Herb,
 
I wasn't clear.  Currently, for seventh grade English, I teach four groups of students for a total of 112 students.  I meet with each group five times each week.  I think that I could get better results by meeting with all the groups together on some days and with each group separately on others. This would reduce total student contact hours for me, but not for them.  With 28 total contact hours per week next year (I teach other classes as well), I would benefit from reducing my contact load and spending that time planning, developing lessons, and responding to writing.  
 
Scott

--- On Sun, 5/31/09, STAHLKE, HERBERT F <[log in to unmask]> wrote:


From: STAHLKE, HERBERT F <[log in to unmask]>
Subject: Re: Class size ATEG Digest - 28 May 2009 to 29 May 2009 - Special issue (#2009-127)
To: [log in to unmask]
Date: Sunday, May 31, 2009, 1:21 PM








Scott,
 
I’m not join this debate because I don’t know the research on either side, but meeting one group of 112 students twice a week rather than four groups of 28 students twice a week for each group strikes me as simply a different way of handling the same student-teacher ratio.  Meeting four groups of 112 students twice a week for each group seems a more apt contrast.  Or you could lower that to four groups of 42 or 56 students.  The result would be much less writing and much less response to writing.
 
Herb
 

From: Assembly for the Teaching of English Grammar [mailto:[log in to unmask]] On Behalf Of Scott Woods
Sent: 2009-05-31 11:11
To: [log in to unmask]
Subject: Re: Class size ATEG Digest - 28 May 2009 to 29 May 2009 - Special issue (#2009-127)
 





Paul,

 

I would be interested in seeing research that shows a strong link between reducing class size and increasing performance. The research I have seen strongly suggests that the most important factor in improving student performance is changing what teachers do.  Reducing class size can reduce the amount of disruption in a class, but there is little research base (that I have seen) to suggest that if we reduced the size of every class in the country to 15 students that much would change in what students know and can do.  

 

As an English teacher, I would prefer having fewer total students, but I could probably teach as well if, at least twice a week, I had all 112 of my students in a lecture hall together.  That would give me eight hours of extra time to respond thoughtfully to their writing. 

 

Scott Woods

BASIS Scottsdale

 


--- On Fri, 5/29/09, Paul E. Doniger <[log in to unmask]> wrote:


From: Paul E. Doniger [log in to unmask]





Yes! And all research in education that I've ever seen agrees that class size is a vital component in successful learning.  This is especially important to the writing classroom. 

 

Paul E. Doniger
 
"If this were play'd upon a stage now, I could condemn it as an improbable fiction" (_Twelfth Night_ 3.4.127-128). 

 

 




From: Scott <[log in to unmask]>
To: [log in to unmask]
Sent: Friday, May 29, 2009 8:30:56 PM
Subject: Re: Class size ATEG Digest - 28 May 2009 to 29 May 2009 - Special issue (#2009-127)

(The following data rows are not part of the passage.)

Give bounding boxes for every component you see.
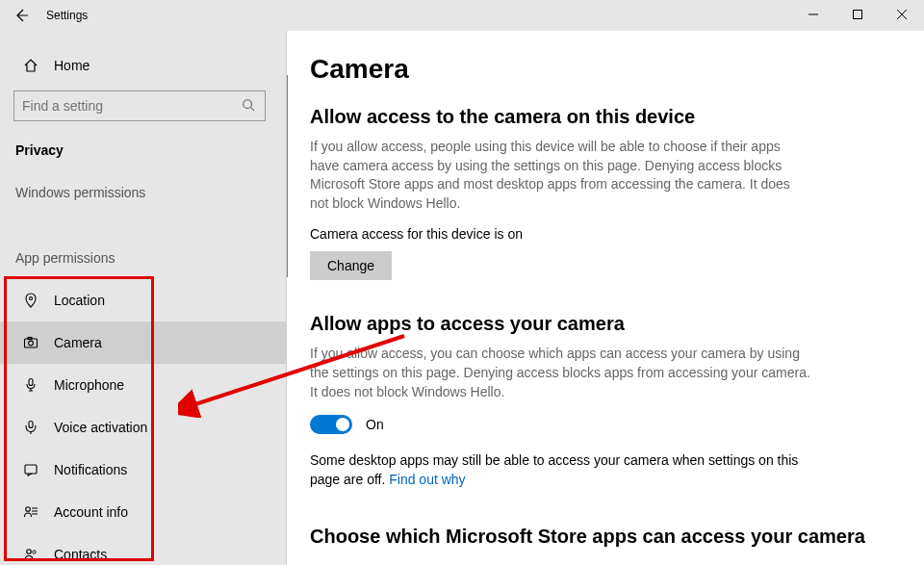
scroll-indicator (287, 75, 288, 277)
voice-activation-icon (21, 420, 40, 435)
svg-rect-10 (29, 379, 33, 386)
sidebar-item-label: Account info (54, 504, 128, 520)
camera-icon (21, 335, 40, 350)
svg-point-6 (30, 297, 33, 300)
contacts-icon (21, 547, 40, 562)
svg-rect-7 (25, 339, 38, 347)
camera-access-status: Camera access for this device is on (310, 226, 891, 242)
location-icon (21, 293, 40, 308)
window-title: Settings (46, 9, 88, 22)
page-title: Camera (310, 54, 891, 85)
content-area: Camera Allow access to the camera on thi… (287, 31, 924, 565)
section1-body: If you allow access, people using this d… (310, 138, 810, 213)
sidebar-item-account-info[interactable]: Account info (0, 491, 286, 533)
svg-point-14 (27, 550, 32, 554)
svg-point-15 (33, 551, 36, 553)
sidebar-item-microphone[interactable]: Microphone (0, 364, 286, 406)
close-button[interactable] (880, 0, 924, 29)
sidebar-item-label: Contacts (54, 547, 107, 562)
sidebar-item-contacts[interactable]: Contacts (0, 533, 286, 565)
search-box[interactable] (13, 90, 266, 121)
svg-rect-12 (25, 465, 37, 474)
search-icon (242, 98, 257, 115)
sidebar: Home Privacy Windows permissions App per… (0, 31, 287, 565)
sidebar-item-voice-activation[interactable]: Voice activation (0, 406, 286, 449)
minimize-button[interactable] (791, 0, 835, 29)
sidebar-section-windows-permissions: Windows permissions (0, 175, 286, 214)
home-icon (21, 58, 40, 73)
sidebar-section-app-permissions: App permissions (0, 241, 286, 279)
sidebar-item-label: Microphone (54, 377, 124, 393)
sidebar-item-camera[interactable]: Camera (0, 321, 286, 364)
sidebar-item-label: Notifications (54, 462, 127, 477)
svg-point-13 (26, 507, 31, 512)
sidebar-item-notifications[interactable]: Notifications (0, 449, 286, 491)
sidebar-home-label: Home (54, 58, 90, 73)
apps-camera-toggle-label: On (366, 417, 384, 432)
section1-heading: Allow access to the camera on this devic… (310, 106, 891, 128)
section2-body: If you allow access, you can choose whic… (310, 345, 810, 401)
microphone-icon (21, 377, 40, 393)
svg-point-8 (29, 341, 34, 346)
sidebar-home[interactable]: Home (0, 48, 286, 83)
maximize-button[interactable] (835, 0, 880, 29)
svg-rect-1 (854, 11, 862, 19)
find-out-why-link[interactable]: Find out why (389, 472, 465, 487)
svg-rect-11 (29, 422, 33, 428)
section3-heading: Choose which Microsoft Store apps can ac… (310, 526, 891, 548)
section2-heading: Allow apps to access your camera (310, 313, 891, 335)
svg-line-5 (251, 107, 255, 111)
sidebar-item-location[interactable]: Location (0, 279, 286, 321)
notifications-icon (21, 462, 40, 477)
back-button[interactable] (0, 0, 42, 31)
account-info-icon (21, 504, 40, 520)
search-input[interactable] (22, 98, 242, 114)
sidebar-category: Privacy (0, 135, 286, 175)
apps-camera-toggle[interactable] (310, 415, 352, 434)
svg-point-4 (244, 99, 252, 108)
sidebar-item-label: Voice activation (54, 420, 147, 435)
change-button[interactable]: Change (310, 251, 392, 280)
section2-note: Some desktop apps may still be able to a… (310, 451, 810, 489)
sidebar-item-label: Camera (54, 335, 102, 350)
sidebar-item-label: Location (54, 293, 105, 308)
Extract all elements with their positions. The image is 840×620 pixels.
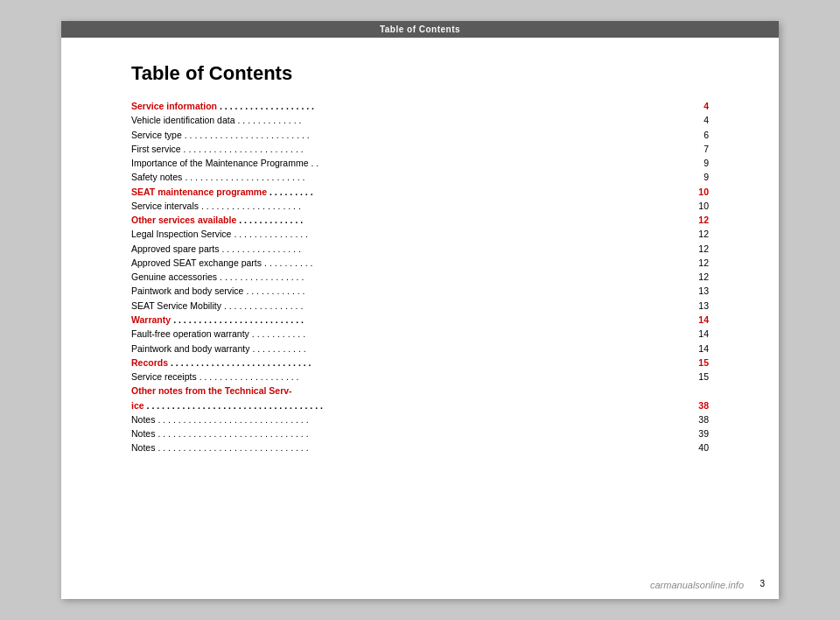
toc-page: 9 — [691, 156, 709, 170]
toc-page: 7 — [691, 142, 709, 156]
toc-entry: First service . . . . . . . . . . . . . … — [131, 142, 709, 156]
toc-page: 12 — [691, 270, 709, 284]
toc-entry: Notes . . . . . . . . . . . . . . . . . … — [131, 440, 709, 454]
toc-dots: . . . . . . . . . . . . . . . . . . . . … — [171, 356, 689, 370]
toc-label: Notes — [131, 412, 155, 426]
toc-page: 12 — [691, 213, 709, 227]
toc-page: 12 — [691, 242, 709, 256]
toc-page: 15 — [691, 356, 709, 370]
toc-label: Records — [131, 356, 168, 370]
toc-dots: . . . . . . . . . . . . . . . — [234, 227, 689, 241]
toc-page: 14 — [691, 342, 709, 356]
toc-page: 9 — [691, 170, 709, 184]
toc-dots: . . . . . . . . . . . . . . . . . . . . … — [158, 426, 689, 440]
toc-dots: . . . . . . . . . . . . . — [239, 213, 689, 227]
toc-label: Service type — [131, 128, 182, 142]
toc-container: Service information . . . . . . . . . . … — [131, 99, 709, 455]
toc-label: Paintwork and body warranty — [131, 342, 249, 356]
page-number: 3 — [760, 579, 765, 588]
toc-label: Paintwork and body service — [131, 284, 243, 298]
content-area: Table of Contents Service information . … — [61, 38, 779, 490]
toc-entry: Service intervals . . . . . . . . . . . … — [131, 199, 709, 213]
toc-label: Service receipts — [131, 370, 197, 384]
toc-entry: Notes . . . . . . . . . . . . . . . . . … — [131, 426, 709, 440]
toc-page: 12 — [691, 227, 709, 241]
toc-dots: . . . . . . . . . . . . . . . . — [224, 299, 689, 313]
toc-page: 10 — [691, 185, 709, 199]
toc-page: 4 — [691, 113, 709, 127]
toc-entry: Legal Inspection Service . . . . . . . .… — [131, 227, 709, 241]
toc-page: 38 — [691, 398, 709, 412]
toc-label: Fault-free operation warranty — [131, 327, 249, 341]
toc-entry: Approved spare parts . . . . . . . . . .… — [131, 242, 709, 256]
toc-label: Notes — [131, 426, 155, 440]
toc-entry-heading: SEAT maintenance programme . . . . . . .… — [131, 185, 709, 199]
toc-label: Other notes from the Technical Serv- — [131, 384, 292, 398]
toc-dots: . . . . . . . . . . . . . . . . . . . . — [200, 370, 689, 384]
toc-page: 38 — [691, 412, 709, 426]
toc-label: Service intervals — [131, 199, 199, 213]
header-bar: Table of Contents — [61, 21, 779, 38]
toc-page: 15 — [691, 370, 709, 384]
toc-entry: Service type . . . . . . . . . . . . . .… — [131, 128, 709, 142]
watermark: carmanualsonline.info — [650, 580, 744, 590]
toc-dots: . . . . . . . . . . . . . . . . . . . . … — [158, 412, 689, 426]
toc-label: Warranty — [131, 313, 171, 327]
toc-entry: Genuine accessories . . . . . . . . . . … — [131, 270, 709, 284]
toc-dots: . . . . . . . . . . . . . . . . . . . . … — [184, 142, 689, 156]
toc-page: 13 — [691, 299, 709, 313]
toc-label: Notes — [131, 440, 155, 454]
toc-entry: Approved SEAT exchange parts . . . . . .… — [131, 256, 709, 270]
toc-page: 4 — [691, 99, 709, 113]
toc-entry: Paintwork and body warranty . . . . . . … — [131, 342, 709, 356]
toc-dots: . . . . . . . . . . . — [252, 327, 689, 341]
toc-label: Genuine accessories — [131, 270, 217, 284]
toc-page: 6 — [691, 128, 709, 142]
toc-label: SEAT Service Mobility — [131, 299, 221, 313]
toc-entry: Importance of the Maintenance Programme … — [131, 156, 709, 170]
toc-entry-multiline-2: ice . . . . . . . . . . . . . . . . . . … — [131, 398, 709, 412]
toc-label: First service — [131, 142, 181, 156]
toc-dots: . . . . . . . . . . . . — [246, 284, 689, 298]
toc-dots: . . . . . . . . . . . . . . . . . . . . … — [158, 440, 689, 454]
toc-page: 39 — [691, 426, 709, 440]
toc-entry: SEAT Service Mobility . . . . . . . . . … — [131, 299, 709, 313]
toc-label: Approved spare parts — [131, 242, 219, 256]
toc-entry-multiline-1: Other notes from the Technical Serv- — [131, 384, 709, 398]
toc-entry: Notes . . . . . . . . . . . . . . . . . … — [131, 412, 709, 426]
toc-dots: . . . . . . . . . . — [264, 256, 689, 270]
toc-dots: . . . . . . . . . . . . . . . . . . . . … — [185, 128, 689, 142]
page-title: Table of Contents — [131, 62, 709, 85]
toc-dots: . . . . . . . . . . . . . . . . . . . . … — [185, 170, 689, 184]
toc-entry: Fault-free operation warranty . . . . . … — [131, 327, 709, 341]
toc-entry: Service receipts . . . . . . . . . . . .… — [131, 370, 709, 384]
toc-page: 14 — [691, 313, 709, 327]
toc-label: Importance of the Maintenance Programme — [131, 156, 309, 170]
toc-label: Approved SEAT exchange parts — [131, 256, 262, 270]
toc-page: 13 — [691, 284, 709, 298]
toc-label: ice — [131, 398, 144, 412]
toc-page: 14 — [691, 327, 709, 341]
toc-dots: . . — [312, 156, 689, 170]
toc-dots: . . . . . . . . . . . . . — [238, 113, 690, 127]
toc-dots: . . . . . . . . . . . — [252, 342, 689, 356]
toc-label: Legal Inspection Service — [131, 227, 231, 241]
toc-entry-heading: Warranty . . . . . . . . . . . . . . . .… — [131, 313, 709, 327]
toc-entry-heading: Other services available . . . . . . . .… — [131, 213, 709, 227]
toc-label: Safety notes — [131, 170, 182, 184]
toc-page: 40 — [691, 440, 709, 454]
toc-entry: Vehicle identification data . . . . . . … — [131, 113, 709, 127]
toc-dots: . . . . . . . . . — [270, 185, 689, 199]
toc-dots: . . . . . . . . . . . . . . . . . . . . … — [173, 313, 689, 327]
toc-label: Vehicle identification data — [131, 113, 235, 127]
toc-entry-heading: Records . . . . . . . . . . . . . . . . … — [131, 356, 709, 370]
toc-dots: . . . . . . . . . . . . . . . . — [221, 242, 689, 256]
toc-page: 10 — [691, 199, 709, 213]
toc-entry: Safety notes . . . . . . . . . . . . . .… — [131, 170, 709, 184]
header-title: Table of Contents — [380, 25, 460, 34]
toc-dots: . . . . . . . . . . . . . . . . . . . . — [201, 199, 689, 213]
toc-dots: . . . . . . . . . . . . . . . . . — [220, 270, 689, 284]
toc-label: SEAT maintenance programme — [131, 185, 267, 199]
toc-dots: . . . . . . . . . . . . . . . . . . . — [220, 99, 689, 113]
toc-label: Other services available — [131, 213, 236, 227]
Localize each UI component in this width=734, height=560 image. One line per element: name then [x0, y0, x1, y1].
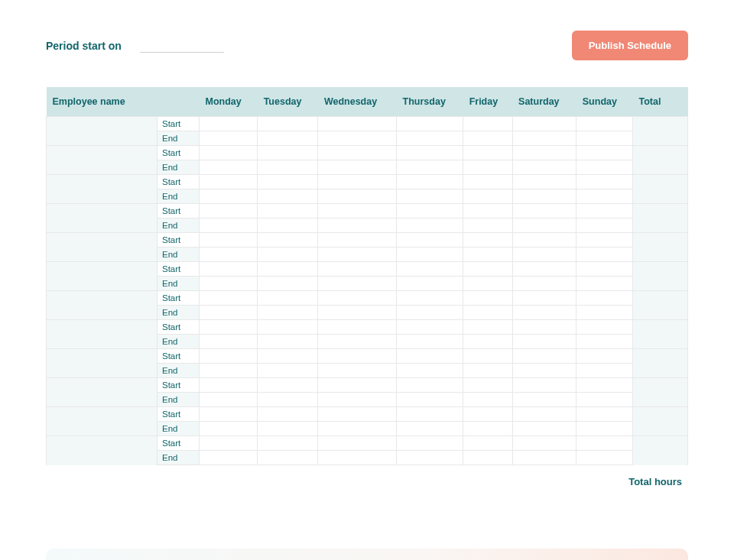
shift-start-cell[interactable]	[576, 233, 633, 248]
shift-start-cell[interactable]	[576, 117, 633, 131]
shift-start-cell[interactable]	[397, 204, 463, 218]
shift-end-cell[interactable]	[397, 393, 463, 407]
shift-end-cell[interactable]	[397, 131, 463, 146]
shift-start-cell[interactable]	[397, 349, 463, 364]
shift-start-cell[interactable]	[463, 204, 512, 218]
shift-start-cell[interactable]	[512, 233, 576, 248]
shift-start-cell[interactable]	[318, 175, 397, 189]
shift-end-cell[interactable]	[512, 335, 576, 349]
shift-start-cell[interactable]	[463, 117, 512, 131]
shift-end-cell[interactable]	[576, 131, 633, 146]
shift-start-cell[interactable]	[576, 320, 633, 335]
shift-end-cell[interactable]	[200, 451, 258, 465]
shift-start-cell[interactable]	[200, 204, 258, 218]
shift-end-cell[interactable]	[258, 277, 318, 291]
shift-end-cell[interactable]	[512, 364, 576, 378]
shift-end-cell[interactable]	[200, 277, 258, 291]
shift-end-cell[interactable]	[463, 422, 512, 436]
shift-end-cell[interactable]	[397, 218, 463, 233]
shift-end-cell[interactable]	[397, 422, 463, 436]
shift-end-cell[interactable]	[512, 306, 576, 320]
shift-end-cell[interactable]	[576, 160, 633, 175]
shift-start-cell[interactable]	[397, 291, 463, 306]
shift-end-cell[interactable]	[318, 335, 397, 349]
shift-start-cell[interactable]	[463, 436, 512, 451]
shift-start-cell[interactable]	[200, 146, 258, 160]
shift-end-cell[interactable]	[258, 160, 318, 175]
shift-end-cell[interactable]	[318, 364, 397, 378]
shift-start-cell[interactable]	[576, 175, 633, 189]
shift-end-cell[interactable]	[200, 131, 258, 146]
shift-end-cell[interactable]	[576, 335, 633, 349]
employee-name-cell[interactable]	[47, 407, 158, 436]
shift-end-cell[interactable]	[576, 306, 633, 320]
shift-start-cell[interactable]	[512, 349, 576, 364]
shift-start-cell[interactable]	[576, 436, 633, 451]
shift-start-cell[interactable]	[397, 436, 463, 451]
shift-end-cell[interactable]	[512, 277, 576, 291]
shift-end-cell[interactable]	[576, 451, 633, 465]
shift-end-cell[interactable]	[397, 189, 463, 204]
shift-end-cell[interactable]	[258, 189, 318, 204]
shift-start-cell[interactable]	[318, 407, 397, 422]
shift-end-cell[interactable]	[397, 335, 463, 349]
shift-start-cell[interactable]	[258, 262, 318, 277]
shift-start-cell[interactable]	[397, 175, 463, 189]
shift-end-cell[interactable]	[397, 277, 463, 291]
shift-end-cell[interactable]	[318, 218, 397, 233]
shift-start-cell[interactable]	[463, 262, 512, 277]
shift-start-cell[interactable]	[258, 204, 318, 218]
shift-start-cell[interactable]	[200, 407, 258, 422]
shift-start-cell[interactable]	[397, 407, 463, 422]
shift-start-cell[interactable]	[258, 233, 318, 248]
shift-start-cell[interactable]	[258, 320, 318, 335]
shift-end-cell[interactable]	[576, 277, 633, 291]
shift-start-cell[interactable]	[512, 407, 576, 422]
employee-name-cell[interactable]	[47, 436, 158, 465]
shift-start-cell[interactable]	[576, 349, 633, 364]
shift-end-cell[interactable]	[200, 422, 258, 436]
shift-start-cell[interactable]	[576, 146, 633, 160]
shift-start-cell[interactable]	[200, 175, 258, 189]
shift-start-cell[interactable]	[318, 349, 397, 364]
shift-end-cell[interactable]	[576, 189, 633, 204]
shift-start-cell[interactable]	[576, 262, 633, 277]
employee-name-cell[interactable]	[47, 117, 158, 146]
shift-start-cell[interactable]	[200, 378, 258, 393]
shift-end-cell[interactable]	[463, 335, 512, 349]
shift-start-cell[interactable]	[258, 175, 318, 189]
shift-end-cell[interactable]	[258, 306, 318, 320]
shift-end-cell[interactable]	[463, 277, 512, 291]
shift-end-cell[interactable]	[397, 306, 463, 320]
shift-start-cell[interactable]	[576, 204, 633, 218]
shift-start-cell[interactable]	[318, 436, 397, 451]
employee-name-cell[interactable]	[47, 175, 158, 204]
shift-start-cell[interactable]	[258, 436, 318, 451]
shift-start-cell[interactable]	[318, 320, 397, 335]
shift-end-cell[interactable]	[318, 393, 397, 407]
employee-name-cell[interactable]	[47, 378, 158, 407]
shift-start-cell[interactable]	[512, 204, 576, 218]
shift-start-cell[interactable]	[318, 146, 397, 160]
shift-start-cell[interactable]	[512, 262, 576, 277]
shift-end-cell[interactable]	[463, 160, 512, 175]
employee-name-cell[interactable]	[47, 349, 158, 378]
shift-start-cell[interactable]	[318, 262, 397, 277]
shift-end-cell[interactable]	[318, 451, 397, 465]
shift-start-cell[interactable]	[463, 378, 512, 393]
shift-start-cell[interactable]	[318, 291, 397, 306]
shift-start-cell[interactable]	[397, 320, 463, 335]
shift-start-cell[interactable]	[397, 117, 463, 131]
shift-end-cell[interactable]	[463, 364, 512, 378]
shift-start-cell[interactable]	[397, 378, 463, 393]
shift-end-cell[interactable]	[512, 160, 576, 175]
shift-end-cell[interactable]	[576, 422, 633, 436]
shift-start-cell[interactable]	[258, 291, 318, 306]
shift-end-cell[interactable]	[512, 131, 576, 146]
shift-start-cell[interactable]	[200, 320, 258, 335]
shift-start-cell[interactable]	[200, 117, 258, 131]
shift-start-cell[interactable]	[200, 349, 258, 364]
shift-start-cell[interactable]	[318, 233, 397, 248]
shift-end-cell[interactable]	[463, 218, 512, 233]
shift-end-cell[interactable]	[200, 335, 258, 349]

I too am normally reluctant to classify a remark as stupid; however,
the list member who indicated that class size was irrelevant in teaching
writing must have been brought up by a school board member.  My alma mater,
MSC, whose regular Freshman English program I have praised highly, had
a secondary program in basic writing skills for those who had failed the
English placement exam.  I had scored a 100 in the exam but my advisor had
accidentally put my test in the "Dummy English" pile; therefore, I had to
take a non-credit English class on the same semester as my first Freshman
English class.  My advisor apologized to me later but I replied that I had
learned more in Dummy English than in regular English because the class size
was quite small--around ten students--and we wrote a theme each day instead
of one a week.  The professor in the Dummy Class was also an excellent
teacher.

Having taught across the academic curriculum, I can aver that, in my
experience, class size is more important in English composition than in any
other academic class, including mathematics and foreign languages.